LCO Development will be tearing down the current school playground and placing it in two other locations. The LCO Tribal Government said it’s considering New Post and Skunawong to each have a playground from the current school equipment.


Jessica “Hutch” Hutchinson, the LCO School Director, said as soon as the road bans are lifted, the work on the new playground would begin. “It would take about a month for LCO Development to get the equipment up and moved.”


The goal is to have park in by mid-June and landscaping all completed before Honor the Earth in mid-July, Hutch noted.


“Not only does the school use the playground, but so does the Boys and Girls Club and the community uses it in the off-school hours and in the summer,” Hutch said.


Corbin said Arnold Crone, manager of the LCO Country Store, is considering “Adopting” the park at Akikiindaag community, and two other local organizations would be asked to “Adopt” the New Post and Skunawong parks.


The guys who helped clean up the Drytown park included Devin Villebrun, Chris Melby and Zach Handl from the Gwayako Bimaadiziwin program, or Living the Right Kind of Life, a new program at Lac Courte Oreilles that focuses on improving the lives of young Native men through learning their cultural identity and traditions.

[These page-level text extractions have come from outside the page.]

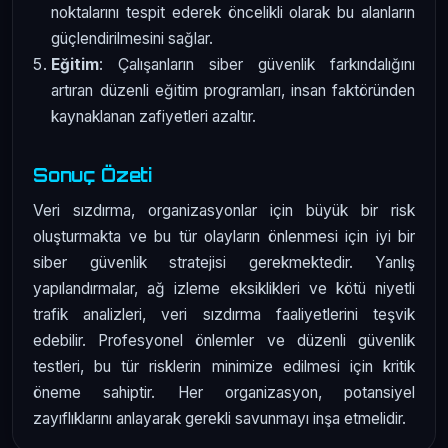
noktalarını tespit ederek öncelikli olarak bu alanların
güçlendirilmesini sağlar.
Eğitim
: Çalışanların siber güvenlik farkındalığını
artıran düzenli eğitim programları, insan faktöründen
kaynaklanan zafiyetleri azaltır.
Sonuç Özeti
Veri sızdırma, organizasyonlar için büyük bir risk
oluşturmakta ve bu tür olayların önlenmesi için iyi bir
siber güvenlik stratejisi gerekmektedir. Yanlış
yapılandırmalar, ağ izleme eksiklikleri ve kötü niyetli
trafik analizleri, veri sızdırma faaliyetlerini teşvik
edebilir. Profesyonel önlemler ve düzenli güvenlik
testleri, bu tür risklerin minimize edilmesi için kritik
öneme sahiptir. Her organizasyon, potansiyel
zayıflıklarını anlayarak gerekli savunmayı inşa etmelidir.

The program started with a three-year grant in the amount of $260,342, through the Native Youth Initiative for Leadership, Empowerment, and Development (ILEAD).


Luanne Kolumbus, director of the program, explained the initiative as a strengths-based program to improve the lives of young men by strengthening Ojibwe identity and resiliency.


The program aims to connect 25 young men with their cultural traditions through seasonal subsistence activities and also address unresolved trauma through trauma-informed group therapy.


“Each of the guys has created a Life Plan where they write down where they want to go in life, or what is their current state of being,” Kolumbus said. “It’s a big part of the program and was a requirement of the grant.”


Kolumbus said that part of the Life Plan is they learn employment skills, independent living skills, and they are taught to be respectful.


Jason Martin also works with Kolumbus, and she said he is a mentor to the guys.


“They depend on Jason a lot. When they have troubles they know they can talk to him, sometimes for hours,” Kolumbus said. “Some of the guys have even volunteered to join the LCO Fire Department and are going through training.”


Martin is the assistant chief at the fire department.